This week's column - a pitiful, last minute effort that i'm not entirely happy with.
Sen. John McCain has indigestion.
However, it's not from what he ate in the Capitol cafeteria, but from the direction his party is taking. Instead of being the party of fiscal responsibility and small government, principles Republicans have always championed, the party of Lincoln and Reagan has overseen the biggest expansion in federal spending and in the size of the bureaucracy since Lyndon Johnson. President Bush has succeeded in blindly leading the party he claims to be a part of from its core principles to a new ideology based entirely on a sectarian moral and arrogantly empirical view of the world.
While much has been made in recent weeks of the crisis of direction that commentators claim is facing the Democratic Party following its institutional failure to make any semblance of gains on a national level, the winners have not had a critical eye trained on them. Part of this is our American inclination to view the successful as blemishless, but it does little to advance the discussion of where our nation is heading. But just because the Right was able to dupe middle America's isolated masses into voting for an agenda they can least afford to support, does not mean their viewpoint is correct. After all, the Nazis were roundly supported at home during their ascent to power. The ultimate irony of the Bush White House is that Karl Rove has the utmost disrespect for the voters he manipulates, or he would not reduce the level of political discourse down to images of 9/11 that do nothing other than stir up the fears of hard-working Americans.

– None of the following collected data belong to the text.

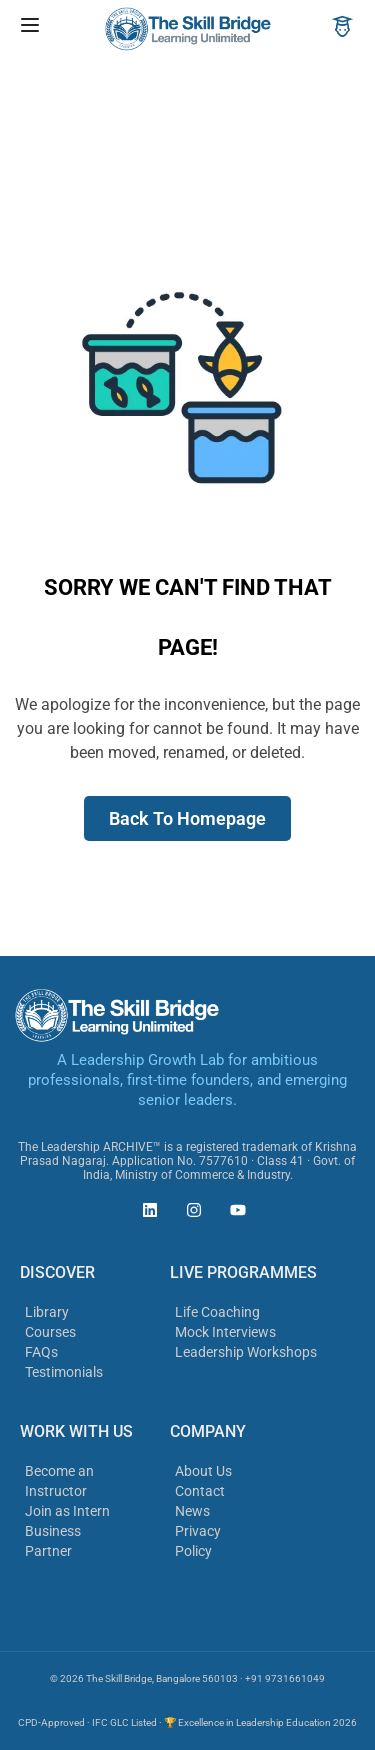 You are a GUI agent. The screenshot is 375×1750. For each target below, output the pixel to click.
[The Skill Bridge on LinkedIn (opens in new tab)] (145, 1213)
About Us (203, 1471)
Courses (50, 1332)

Voters are served an apocalyptic view of a future for their children in which their country is devoid of churches, and the landscape is dominated by strip malls full of gay bars, abortion clinics, and movie theaters serving up Hollywood's newest bloodbath. Leading the phalanx firmly against this onslaught of 'anti-family' culture is our 43rd president, who we're assured in 30-second television spots is a moral crusader and will soon be sainted by Jerry Falwell. Conveniently absent from the facts presented are reminders of his DUI conviction, or the charges of unethical campaign practices pursued by his first lieutenant in the House of Representatives and fellow Texan, Tom DeLay. You have to question your sanity if you buy into this slice of fiction in ignorance of four years of precedence.
Reality is that no president is, or thankfully will ever be, powerful enough to change the direction American culture is taking. Our protections against censorship ensure MTV and Janet Jackson will continue to push the envelope of acceptability while forcing individuals to think for themselves instead of having their beliefs dictated to them by government or mainstream media.
In many ways, the president is forcing Republicans implicitly to reject more than 150 years of historical stances on the issues and adopt a view of government that embraces growing government at an unfettered pace to fight endless moral wars at home and wars against world opinion abroad. So go ahead and proclaim your love for our "Republican" president and rock your "W always" stickers on your Ford Explorer, but at least realize that in doing so you're giving up what you are supposed to stand for. It is a far greater travesty to willingly give up your independence to those who are loathe to protect it.